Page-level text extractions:

== == ==

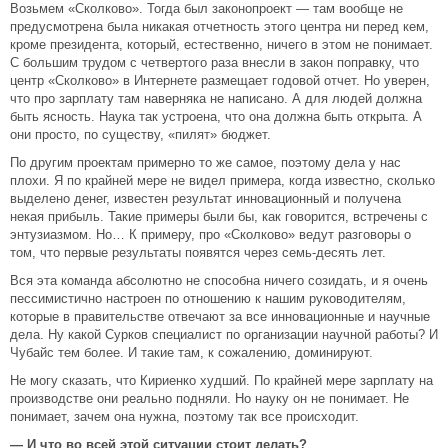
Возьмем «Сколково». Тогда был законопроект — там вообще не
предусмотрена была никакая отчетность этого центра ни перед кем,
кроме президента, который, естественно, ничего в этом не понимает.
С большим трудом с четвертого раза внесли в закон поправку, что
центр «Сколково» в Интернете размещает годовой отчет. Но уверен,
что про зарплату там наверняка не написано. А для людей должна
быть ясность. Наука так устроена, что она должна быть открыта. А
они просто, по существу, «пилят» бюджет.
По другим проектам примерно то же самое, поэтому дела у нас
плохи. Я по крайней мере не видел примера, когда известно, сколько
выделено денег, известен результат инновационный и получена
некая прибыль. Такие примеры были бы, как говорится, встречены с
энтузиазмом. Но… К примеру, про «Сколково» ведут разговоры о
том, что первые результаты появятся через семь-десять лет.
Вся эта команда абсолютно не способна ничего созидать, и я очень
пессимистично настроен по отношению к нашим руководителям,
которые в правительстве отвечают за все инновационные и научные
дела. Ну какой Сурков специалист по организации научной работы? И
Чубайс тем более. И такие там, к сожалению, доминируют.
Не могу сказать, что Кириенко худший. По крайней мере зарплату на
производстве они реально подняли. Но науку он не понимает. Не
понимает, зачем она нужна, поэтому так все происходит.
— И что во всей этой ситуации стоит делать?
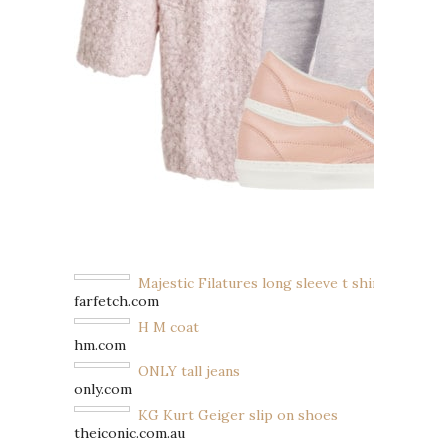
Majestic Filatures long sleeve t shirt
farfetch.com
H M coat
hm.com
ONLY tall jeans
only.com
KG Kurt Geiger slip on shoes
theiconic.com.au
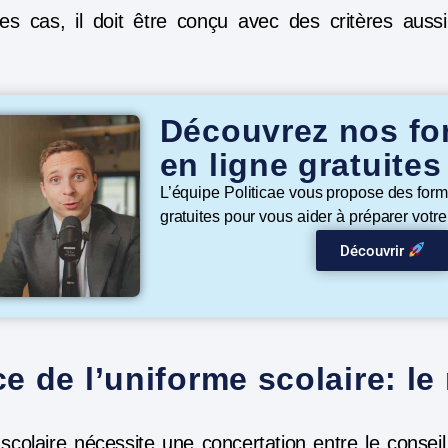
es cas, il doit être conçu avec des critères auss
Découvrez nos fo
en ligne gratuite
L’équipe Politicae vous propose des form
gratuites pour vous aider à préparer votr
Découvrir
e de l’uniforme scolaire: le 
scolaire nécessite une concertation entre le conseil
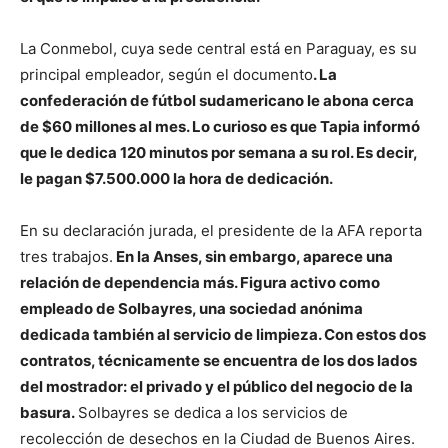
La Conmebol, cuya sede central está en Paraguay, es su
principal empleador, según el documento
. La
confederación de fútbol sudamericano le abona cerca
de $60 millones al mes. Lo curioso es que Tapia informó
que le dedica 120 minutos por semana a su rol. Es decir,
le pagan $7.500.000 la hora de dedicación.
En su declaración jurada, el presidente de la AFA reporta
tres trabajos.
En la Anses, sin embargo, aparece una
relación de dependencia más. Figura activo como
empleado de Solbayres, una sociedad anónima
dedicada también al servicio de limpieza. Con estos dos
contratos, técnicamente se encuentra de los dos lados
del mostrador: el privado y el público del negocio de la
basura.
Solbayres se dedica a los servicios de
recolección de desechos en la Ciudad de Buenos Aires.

== == ==

__WORK REQUIRED__: Exact copy, pictures excluded: every line above from the one containing "понимает, зачем она" to the one containing "Découvrez nos fo", inclusive, and nothing more.

__EXPECTED ANSWER__:
понимает, зачем она нужна, поэтому так все происходит.
— И что во всей этой ситуации стоит делать?
Majestic Filatures long sleeve t shirt
farfetch.com
H M coat
hm.com
ONLY tall jeans
only.com
KG Kurt Geiger slip on shoes
theiconic.com.au
es cas, il doit être conçu avec des critères auss
Découvrez nos fo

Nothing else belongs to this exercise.